LTG Foley continued to expand his leadership experience during the next phase of his career by holding positions of increased responsibility including Commander, 1st Battalion, 4th Infantry in Aschaffenburg, Germany; Commander, 2nd Brigade, 3rd Infantry Division in Kitzingen, Germany; and Assistant Division Commander, 2nd Infantry Division, Republic of Korea. Between these commands, he continued to contribute to the war fighting capabilities of the Army, serving in various positions in and out of the Pentagon, where he focused his efforts on the readiness of our forces world-wide.
LTG Foley returned to West Point in 1992 as the 63rd Commandant of Cadets. As Commandant, he established a core value “Consideration for Others,” now called “Respect,” which inspired cadets to be responsible for treating others with respect and dignity. This became an Army–wide program that focused leaders on the kind of trust and cohesion essential to successful mission accomplishment. The program he began at West Point was and remains an integral part of the inculcation of values and cadet leadership development.
In his final assignment on active duty, LTG Foley became Commanding General of Fifth US Army at Fort Sam Houston, Texas. In this assignment, he was responsible for integrated training support and wartime mobilization for Army National Guard and Army Reserve units, as well as disaster relief support to civilian authorities. After completing thirty-seven years of active duty in 2000, he became the President of Marion Military Institute, a junior college in Marion, Alabama. Since 2005, LTG Foley has been Director of Army Emergency Relief, a private, non-profit organization that has provided emergency financial assistance to Soldiers and their families for more than 67 years.

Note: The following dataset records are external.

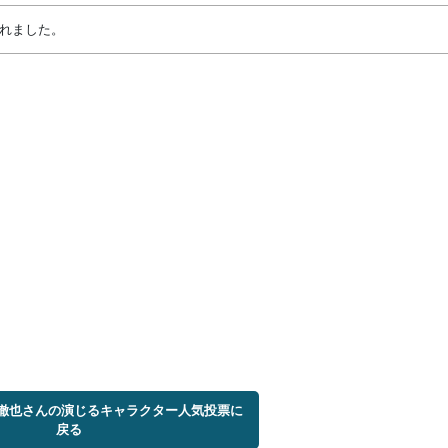
成されました。
原徹也さんの演じるキャラクター人気投票に
戻る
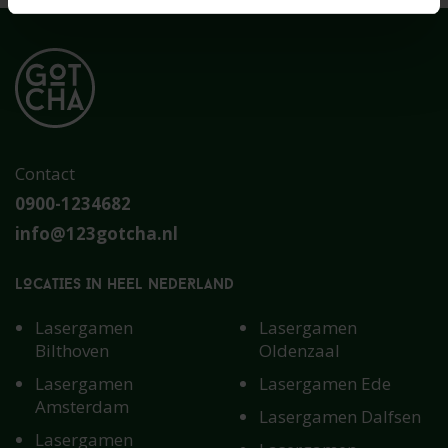
Contact
0900-1234682
info@123gotcha.nl
LOCATIES IN HEEL NEDERLAND
Lasergamen
Lasergamen
Bilthoven
Oldenzaal
Lasergamen
Lasergamen Ede
Amsterdam
Lasergamen Dalfsen
Lasergamen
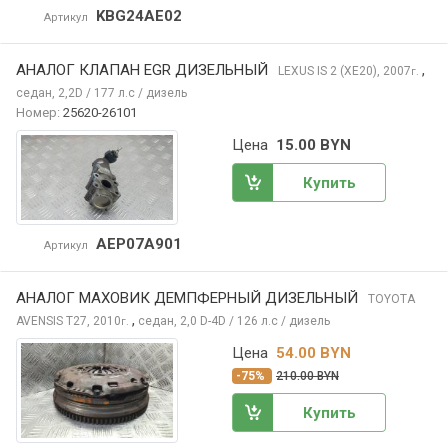
KBG24AE02
Артикул
АНАЛОГ КЛАПАН EGR ДИЗЕЛЬНЫЙ
,
LEXUS IS
2 (XE20), 2007
г.
седан, 2,2D / 177 л.с / дизель
Номер:
25620-26101
Цена
15.00 BYN
Купить
AEP07A901
Артикул
АНАЛОГ МАХОВИК ДЕМПФЕРНЫЙ ДИЗЕЛЬНЫЙ
TOYOTA
,
AVENSIS
T27, 2010
седан, 2,0 D-4D / 126 л.с / дизель
г.
Цена
54.00 BYN
-75%
210.00 BYN
Купить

LTG Foley has distinguished himself for nearly fifty years of selfless service to West Point, the US Army, his Soldiers, their families, and the nation. Accordingly, the West Point Association of Graduates takes great pride in presenting the 2009 Distinguished Graduate Award to Lieutenant General Robert F. Foley.
GEN (R) Eric Ken Shinseki ’65
Throughout a lifetime of dedication to our nation, as a Soldier and civilian, General Eric Ken Shinseki has exemplified the ideals of West Point: Duty, Honor, Country. His military career spanned over 38 years, and his service to our nation continues still. He is a visionary and humble leader who has proven again and again that he deserves the title “Distinguished Graduate.”
“Ric” Shinseki, a native son of Hawaii, graduated from West Point in 1965. He soon found himself at war in Vietnam, where he served two tours, earned two Purple Hearts, and emerged a skilled and confident warrior. “My name is Shinseki, and I’m a Soldier” became his trademark self-introduction.
As a young officer, General Shinseki transferred from the Field Artillery to Armor. He then obtained a Master of Arts degree in English Literature from Duke University and served as an instructor at West Point from 1976 to 1978. He went on to command, successively, an armored cavalry squadron, an armored brigade, and eventually the famed 1st Cavalry Division at Fort Hood, Texas. In each of these command positions and the many staff assignments in between, General Shinseki displayed a visible commitment to Soldiers and their families.
By 1997, General Shinseki had earned his fourth star and was given three concurrent assignments: Commanding General, United States Army Europe; Commander of Allied Land Forces Central Europe; and Commander of NATO’s Stabilization Force (SFOR) in Bosnia-Herzegovina. His tenure was marked by two major changes: defused tensions between previously warring factions and the rebuilding of the national infrastructure. It was in Bosnia-Herzegovina that he learned how much the international security environment was changing – in fundamental ways – and how transformation would be necessary for our Army to adapt and win.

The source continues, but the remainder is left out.